Provided information: Begin
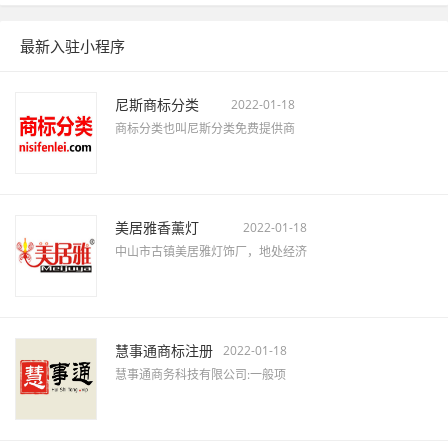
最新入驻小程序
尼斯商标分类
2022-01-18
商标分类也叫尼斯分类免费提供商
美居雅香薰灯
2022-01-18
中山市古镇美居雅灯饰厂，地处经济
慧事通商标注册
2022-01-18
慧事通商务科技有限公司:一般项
Provided information: End
Provided information: Begin
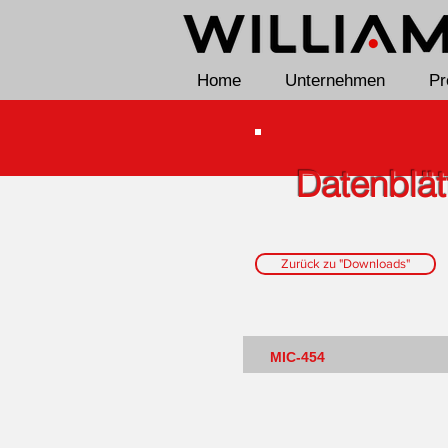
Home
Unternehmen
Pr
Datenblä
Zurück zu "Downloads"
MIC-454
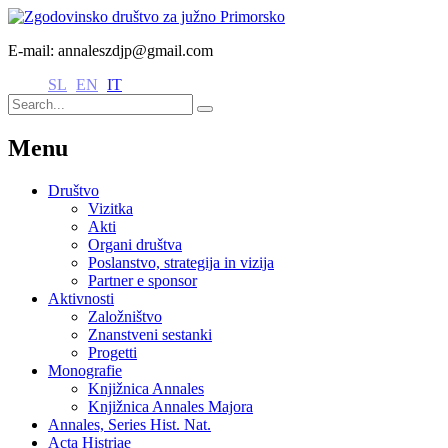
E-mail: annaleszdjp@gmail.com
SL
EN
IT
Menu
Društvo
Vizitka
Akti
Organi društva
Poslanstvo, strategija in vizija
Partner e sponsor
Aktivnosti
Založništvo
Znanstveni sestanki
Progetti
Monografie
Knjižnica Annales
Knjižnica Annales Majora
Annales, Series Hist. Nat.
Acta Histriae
Provided information: End
Provided information: Begin
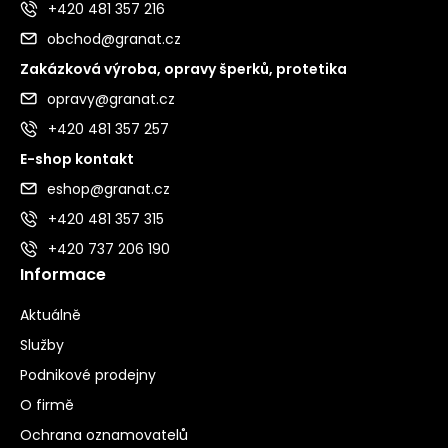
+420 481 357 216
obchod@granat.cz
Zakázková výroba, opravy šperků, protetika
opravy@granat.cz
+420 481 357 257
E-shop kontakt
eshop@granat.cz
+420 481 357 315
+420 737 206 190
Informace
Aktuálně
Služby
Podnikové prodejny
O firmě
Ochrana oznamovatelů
Provided information: End
Assignment: Scan the records above and report every line with the string "granat".

Written response:
obchod@granat.cz
opravy@granat.cz
eshop@granat.cz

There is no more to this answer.